Lead
Epigenetics designates both a domain of biology and the phenomenon it studies: the modulation of gene expression by factors beyond (epi-) the genome, such as environmental and/or contextual ones. As such it points to the entanglement between biological and socio-environmental determinants of health. Taking the example of studies on "stress", the project analyses the development of a "biosocial" conception of health and disease in the situated practices of epigenetic researchers. Its aim is to describe the biases, methods, hypotheses and representations that limit or favour the convergence of biomedicine, social sciences, public health research and policies around epigenetics.

Lay summary

Epigenetics designates both a domain of biology and the phenomenon it studies: the modulation of gene expression by factors beyond (epi-) the genome, such as environmental and/or contextual ones. As such it points to the entanglement between biological and socio-environmental determinants of health. The study of these ‘biosocial’ phenomena raises a great deal of interest and scepticism on the side of the social sciences. Is this the life sciences’ turn towards ecological and socially embedded conceptions of biography and biology? Or is it, instead, a new way to reduce complex biosocial conceptions of the human condition to the dynamic of molecules and chemical modifications of DNA? This project addresses precisely these questions at the intersection of Science and Technology Studies (STS) and the situated practices of epigenetic sciences.

First, the project consists of an ethnography of the mundane labour scientists perform to produce alternative epigenetic accounts of ‘stress’ as hybrid biological, psychological, behavioural and social phenomenon.
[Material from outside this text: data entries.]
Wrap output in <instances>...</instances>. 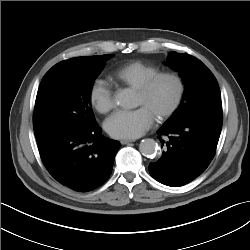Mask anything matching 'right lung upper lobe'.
Wrapping results in <instances>:
<instances>
[{"label": "right lung upper lobe", "instance_id": "obj_1", "mask_svg": "<svg viewBox=\"0 0 250 250\" xmlns=\"http://www.w3.org/2000/svg\"><path fill=\"white\" fill-rule=\"evenodd\" d=\"M93 56H86V57H76L69 60H64L53 66L50 70H55L59 67L71 65V64H83L88 62Z\"/></svg>", "mask_w": 250, "mask_h": 250}]
</instances>
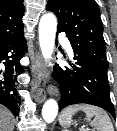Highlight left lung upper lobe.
I'll use <instances>...</instances> for the list:
<instances>
[{
    "label": "left lung upper lobe",
    "mask_w": 117,
    "mask_h": 131,
    "mask_svg": "<svg viewBox=\"0 0 117 131\" xmlns=\"http://www.w3.org/2000/svg\"><path fill=\"white\" fill-rule=\"evenodd\" d=\"M46 9L56 14L58 29L66 33L74 53L107 75L106 43L96 1L49 0Z\"/></svg>",
    "instance_id": "obj_1"
}]
</instances>
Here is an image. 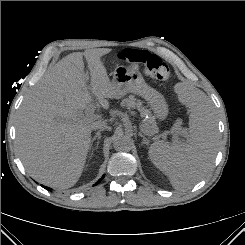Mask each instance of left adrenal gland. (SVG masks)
<instances>
[{
  "mask_svg": "<svg viewBox=\"0 0 245 245\" xmlns=\"http://www.w3.org/2000/svg\"><path fill=\"white\" fill-rule=\"evenodd\" d=\"M139 136L140 137H142V139H143V141H142V143H141V145H149V140L141 133V132H139Z\"/></svg>",
  "mask_w": 245,
  "mask_h": 245,
  "instance_id": "obj_1",
  "label": "left adrenal gland"
}]
</instances>
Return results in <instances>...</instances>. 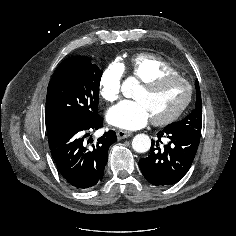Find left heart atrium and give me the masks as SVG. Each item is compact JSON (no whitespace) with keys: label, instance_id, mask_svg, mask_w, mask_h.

Specifically, the project focuses on how epigenetic researchers produce different accounts of the biosociality of ‘stress’ in mental/psychological (e.g. depression, anxiety, schizophrenia) and somatic/metabolic (e.g. obesity, hyperglycaemia) conditions. Second, the project sets up a collaborative research group (Co-LaboRG) on the designs, methods, techniques and objectives that could facilitate the collaboration between biomedicine, social sciences, public health research and policies around epigenetics. This collaborative experimentation aims at identifying – and possibly closing – the conceptual and methodological gaps that currently hinder inter- and trans-disciplinary approaches to epigenetics.